How to Create a Good Environment in an Inclusive Special Needs Classroom
Once you’ve managed to integrate special needs children into a mixed classroom, there’s still a road ahead: getting them to feel part of the group on an extended basis. To do this, teachers will want to make sure to pay attention to key areas in which special needs children can get lost in—or even led astray by—the crowd. Here are the most important target areas in making special needs children forget any stigmas they may carry.
Classroom Guidance
If the special needs children in question have issues with spatial orientation, moving from one class to the next may be a big challenge. In such cases, teachers should be sure to have a system set up for times of transition. Should your school provide hall monitors for interim periods, they can be great monitors in between class periods. Even better, securing a friendly peer who shares the special needs child’s pathway can be a more natural and inclusive way to keep everyone on track.
Structure Recess and Lunchtime Activities
Because recess is when the classroom has the least structure, it’s precisely the time when your efforts at inclusion may be challenged the most. Special needs children who depend on guidance—kids with autism, for example—are more likely to get into conflict with other children when the rules are not so clear. Without making children with special needs feel ostracized, teachers should subtly give these children either fun tasks or well-defined play activities to minimize the risks of things going awry.
Lunchtime, while centered around a clearly defined activity, can pose another set of challenges. The school cafeteria is often a cacophony of competing signals, and among some special needs students, this can be anywhere from stressful to downright traumatic. To remedy this situation, while cordoning off special needs children into a special area might incur as much stigmatization as it lessens over stimulation, a better option is to find subtle ways to seat more sensitive students in quieter, peripheral areas.
Think Out Seating Schemes
The cafeteria is an especially high-risk arena for seating conflicts, but the classroom can also be a war zone of distractions and even antagonism.

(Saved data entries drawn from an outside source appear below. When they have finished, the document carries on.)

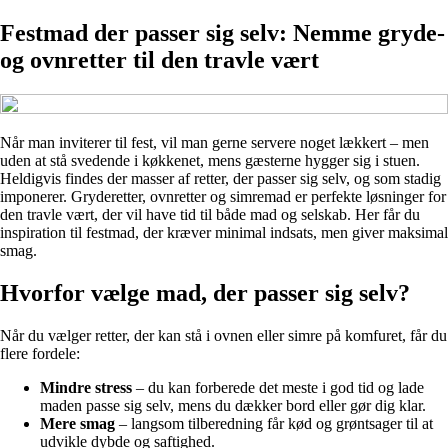
Festmad der passer sig selv: Nemme gryde-
og ovnretter til den travle vært
Når man inviterer til fest, vil man gerne servere noget lækkert – men
uden at stå svedende i køkkenet, mens gæsterne hygger sig i stuen.
Heldigvis findes der masser af retter, der passer sig selv, og som stadig
imponerer. Gryderetter, ovnretter og simremad er perfekte løsninger for
den travle vært, der vil have tid til både mad og selskab. Her får du
inspiration til festmad, der kræver minimal indsats, men giver maksimal
smag.
Hvorfor vælge mad, der passer sig selv?
Når du vælger retter, der kan stå i ovnen eller simre på komfuret, får du
flere fordele:
Mindre stress
– du kan forberede det meste i god tid og lade
maden passe sig selv, mens du dækker bord eller gør dig klar.
Mere smag
– langsom tilberedning får kød og grøntsager til at
udvikle dybde og saftighed.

Special needs children with attention issues should be placed in the seating chart so that you can always make eye contact with them and gently guide them back to the lecture without saying a word.
However, while you want to place such children close to you, positioning them front and center might make them feel self-conscious, so use the front few rows and the closest aisle seats. On a different plane, if you see a pattern of bullying emerging, make sure to break it up: reassign not only the special needs child but also any ostensible cliques who’ve bonded through group harassment.
Allow For “Special Needs Time”
When it comes to in-class writing assignments, special needs children may run on a different clock, whether it’s because of impaired coordination and small motor skills or an attention deficit. For this reason, teachers will need to give different time limits to special needs students but at the same time should not call attention to that fact.
For the same reasons, all teachers should be aware that special needs children might be not understand a direction at first. When a class becomes unruly, special needs students often join in the fray uncontrollably. Because they see problem behavior all around them, they don’t see any negative consequences and then not register the teacher’s reprimands. In such cases, teachers need to be sure not to unduly punish special needs children who were unclear over the boundaries of decorum.
In all of these circumstances, the key is to do your best in not making special needs students feel as though they are being singled out. Sometimes, the best way to do this is through simple honesty rather than through elaborate ruses everyone can see through. Everyone may benefit from being candidly told that certain students have little differences that don’t really make them that different. Remember, children can often be a lot wiser that we think.